[Problem statement]:
The entries below contain pictures. Write out only the lines from the line with "que nunca podría dividirse por" up to and including the line with "GSG LAB E PUBBLICITÀ", exactly, without them.

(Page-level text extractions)
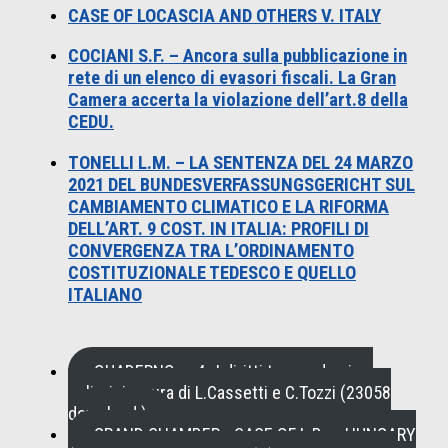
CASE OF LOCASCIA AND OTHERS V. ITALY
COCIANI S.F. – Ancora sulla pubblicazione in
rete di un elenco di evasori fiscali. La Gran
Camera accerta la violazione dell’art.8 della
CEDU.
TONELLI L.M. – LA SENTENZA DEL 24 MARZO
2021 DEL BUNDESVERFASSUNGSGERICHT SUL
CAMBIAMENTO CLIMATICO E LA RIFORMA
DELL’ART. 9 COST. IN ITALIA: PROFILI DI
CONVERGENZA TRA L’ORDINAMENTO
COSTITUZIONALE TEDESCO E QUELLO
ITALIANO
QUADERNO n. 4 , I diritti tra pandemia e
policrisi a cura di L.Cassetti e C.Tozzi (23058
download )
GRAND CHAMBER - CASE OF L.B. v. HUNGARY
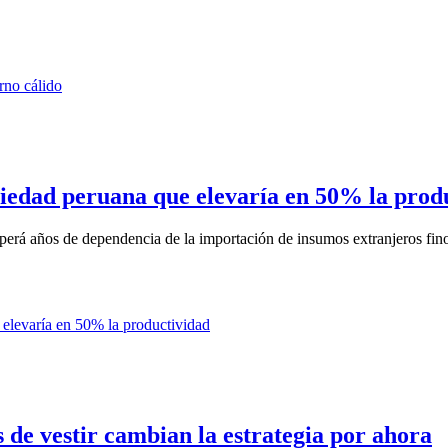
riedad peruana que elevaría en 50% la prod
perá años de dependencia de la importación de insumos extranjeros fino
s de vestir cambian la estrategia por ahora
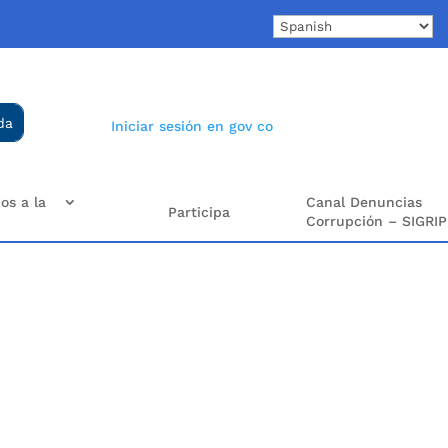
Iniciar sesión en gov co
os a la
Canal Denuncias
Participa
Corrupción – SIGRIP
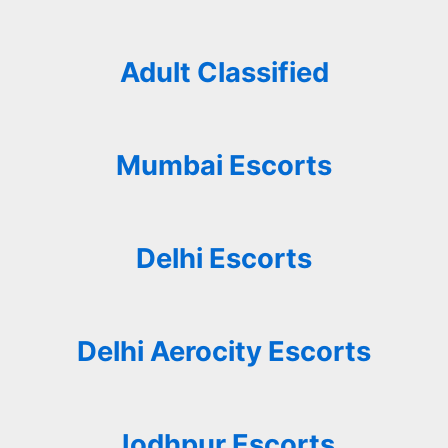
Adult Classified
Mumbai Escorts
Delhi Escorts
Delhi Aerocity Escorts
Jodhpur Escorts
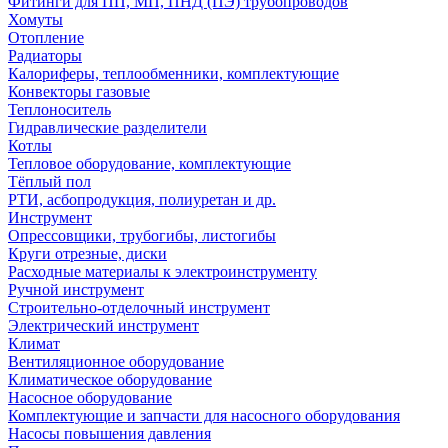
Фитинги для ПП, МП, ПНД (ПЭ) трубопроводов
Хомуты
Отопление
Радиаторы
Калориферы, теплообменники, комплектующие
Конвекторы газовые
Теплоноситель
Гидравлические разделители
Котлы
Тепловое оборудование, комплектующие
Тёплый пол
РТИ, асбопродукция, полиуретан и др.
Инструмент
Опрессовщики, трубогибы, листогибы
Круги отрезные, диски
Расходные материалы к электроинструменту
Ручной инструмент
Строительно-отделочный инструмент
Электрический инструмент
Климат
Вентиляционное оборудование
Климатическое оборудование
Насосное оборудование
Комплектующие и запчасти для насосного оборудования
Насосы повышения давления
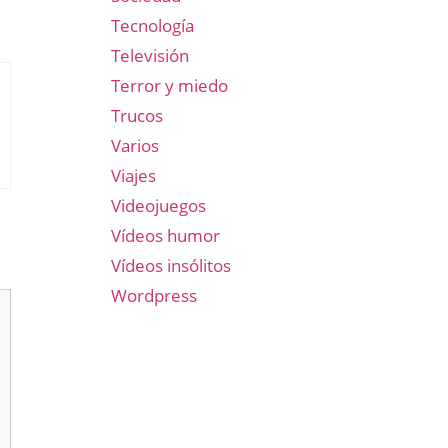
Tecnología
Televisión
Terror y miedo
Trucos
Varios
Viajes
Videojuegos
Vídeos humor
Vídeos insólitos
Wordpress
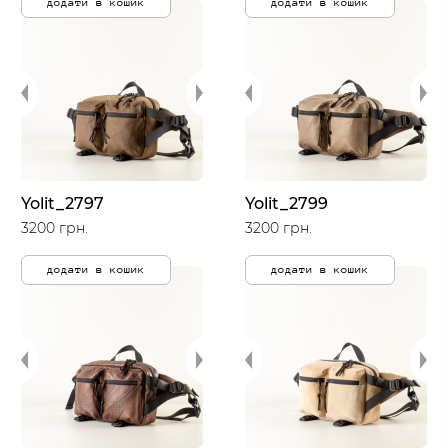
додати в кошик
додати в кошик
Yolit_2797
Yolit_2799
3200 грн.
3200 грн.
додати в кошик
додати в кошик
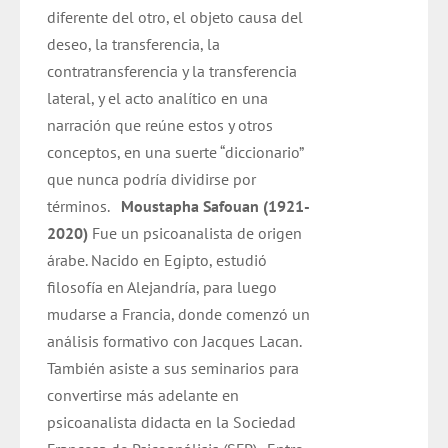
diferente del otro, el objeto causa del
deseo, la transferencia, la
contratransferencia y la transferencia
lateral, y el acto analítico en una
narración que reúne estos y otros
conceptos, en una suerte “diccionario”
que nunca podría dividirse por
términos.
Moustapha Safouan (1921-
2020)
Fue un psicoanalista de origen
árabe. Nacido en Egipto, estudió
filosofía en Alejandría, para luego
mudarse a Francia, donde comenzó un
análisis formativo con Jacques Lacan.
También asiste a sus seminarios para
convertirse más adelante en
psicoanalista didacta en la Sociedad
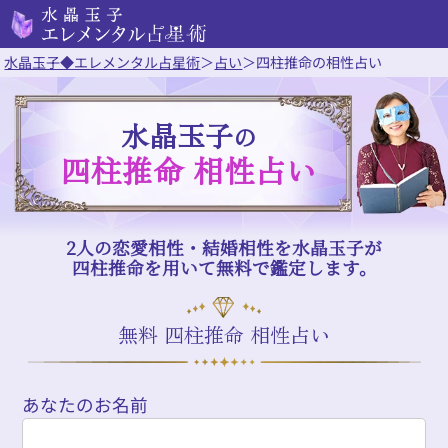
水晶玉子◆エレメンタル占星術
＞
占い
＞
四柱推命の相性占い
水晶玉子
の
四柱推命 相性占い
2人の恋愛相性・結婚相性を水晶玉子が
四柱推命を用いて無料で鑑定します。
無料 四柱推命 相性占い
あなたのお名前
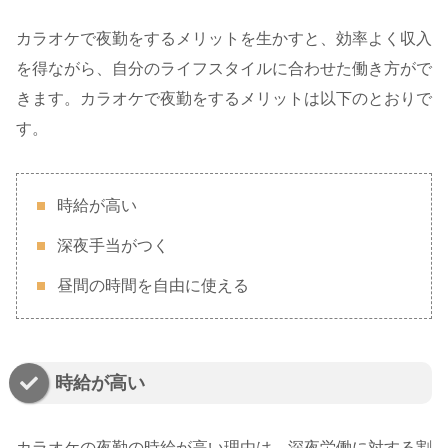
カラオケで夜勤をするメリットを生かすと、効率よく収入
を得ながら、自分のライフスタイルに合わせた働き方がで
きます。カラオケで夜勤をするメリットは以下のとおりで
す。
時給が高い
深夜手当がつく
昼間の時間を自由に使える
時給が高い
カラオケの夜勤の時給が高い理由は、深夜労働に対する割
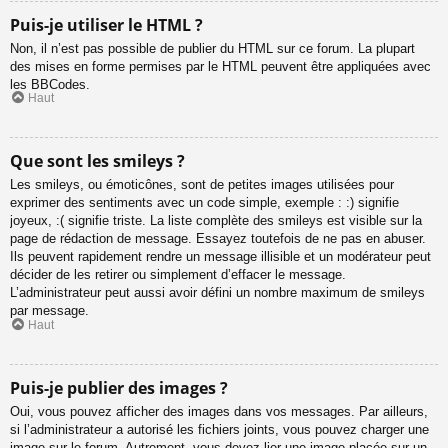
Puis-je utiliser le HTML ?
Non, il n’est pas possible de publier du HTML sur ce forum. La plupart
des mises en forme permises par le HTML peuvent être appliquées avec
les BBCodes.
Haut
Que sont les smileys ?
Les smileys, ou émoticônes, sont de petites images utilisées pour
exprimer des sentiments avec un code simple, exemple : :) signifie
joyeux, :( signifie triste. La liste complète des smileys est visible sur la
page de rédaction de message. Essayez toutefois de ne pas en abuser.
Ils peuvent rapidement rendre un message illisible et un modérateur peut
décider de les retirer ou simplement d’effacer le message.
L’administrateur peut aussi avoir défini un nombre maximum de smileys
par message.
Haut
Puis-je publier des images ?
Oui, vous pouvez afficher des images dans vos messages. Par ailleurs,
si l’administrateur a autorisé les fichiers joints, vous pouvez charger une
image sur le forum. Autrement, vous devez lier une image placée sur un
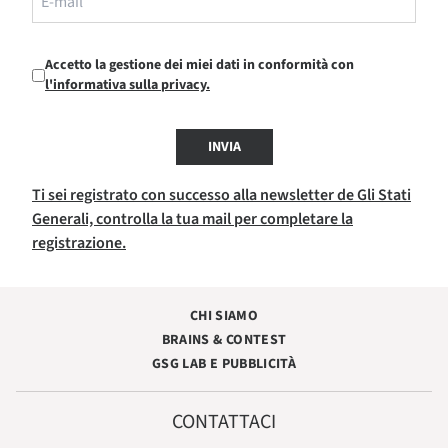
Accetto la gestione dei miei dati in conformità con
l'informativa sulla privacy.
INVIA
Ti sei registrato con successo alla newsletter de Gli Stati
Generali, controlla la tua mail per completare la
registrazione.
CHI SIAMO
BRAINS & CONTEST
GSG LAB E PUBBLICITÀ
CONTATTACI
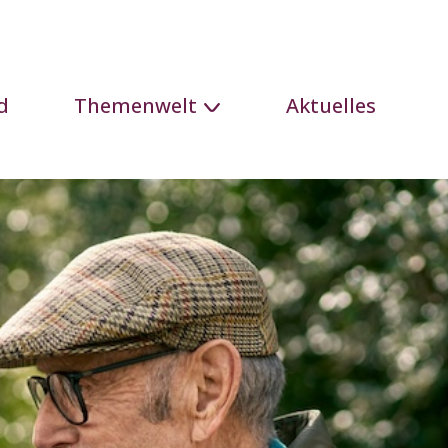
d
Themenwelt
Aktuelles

[Expected answer]:
que nunca podría dividirse por
términos.
Moustapha Safouan (1921-
2020)
Fue un psicoanalista de origen
árabe. Nacido en Egipto, estudió
filosofía en Alejandría, para luego
mudarse a Francia, donde comenzó un
análisis formativo con Jacques Lacan.
También asiste a sus seminarios para
convertirse más adelante en
psicoanalista didacta en la Sociedad
水晶玉子◆エレメンタル占星術
＞
占い
＞
四柱推命の相性占い
水晶玉子
の
四柱推命 相性占い
2人の恋愛相性・結婚相性を水晶玉子が
四柱推命を用いて無料で鑑定します。
無料 四柱推命 相性占い
あなたのお名前
カラオケで夜勤をするメリットを生かすと、効率よく収入
を得ながら、自分のライフスタイルに合わせた働き方がで
きます。カラオケで夜勤をするメリットは以下のとおりで
す。
時給が高い
深夜手当がつく
昼間の時間を自由に使える
時給が高い
カラオケの夜勤の時給が高い理由は、深夜労働に対する割
Puis-je utiliser le HTML ?
Non, il n’est pas possible de publier du HTML sur ce forum. La plupart
des mises en forme permises par le HTML peuvent être appliquées avec
les BBCodes.
Haut
Que sont les smileys ?
Les smileys, ou émoticônes, sont de petites images utilisées pour
exprimer des sentiments avec un code simple, exemple : :) signifie
joyeux, :( signifie triste. La liste complète des smileys est visible sur la
page de rédaction de message. Essayez toutefois de ne pas en abuser.
Ils peuvent rapidement rendre un message illisible et un modérateur peut
décider de les retirer ou simplement d’effacer le message.
L’administrateur peut aussi avoir défini un nombre maximum de smileys
par message.
Haut
Puis-je publier des images ?
Oui, vous pouvez afficher des images dans vos messages. Par ailleurs,
si l’administrateur a autorisé les fichiers joints, vous pouvez charger une
image sur le forum. Autrement, vous devez lier une image placée sur un
Accetto la gestione dei miei dati in conformità con
l'informativa sulla privacy.
INVIA
Ti sei registrato con successo alla newsletter de Gli Stati
Generali, controlla la tua mail per completare la
registrazione.
CHI SIAMO
BRAINS & CONTEST
GSG LAB E PUBBLICITÀ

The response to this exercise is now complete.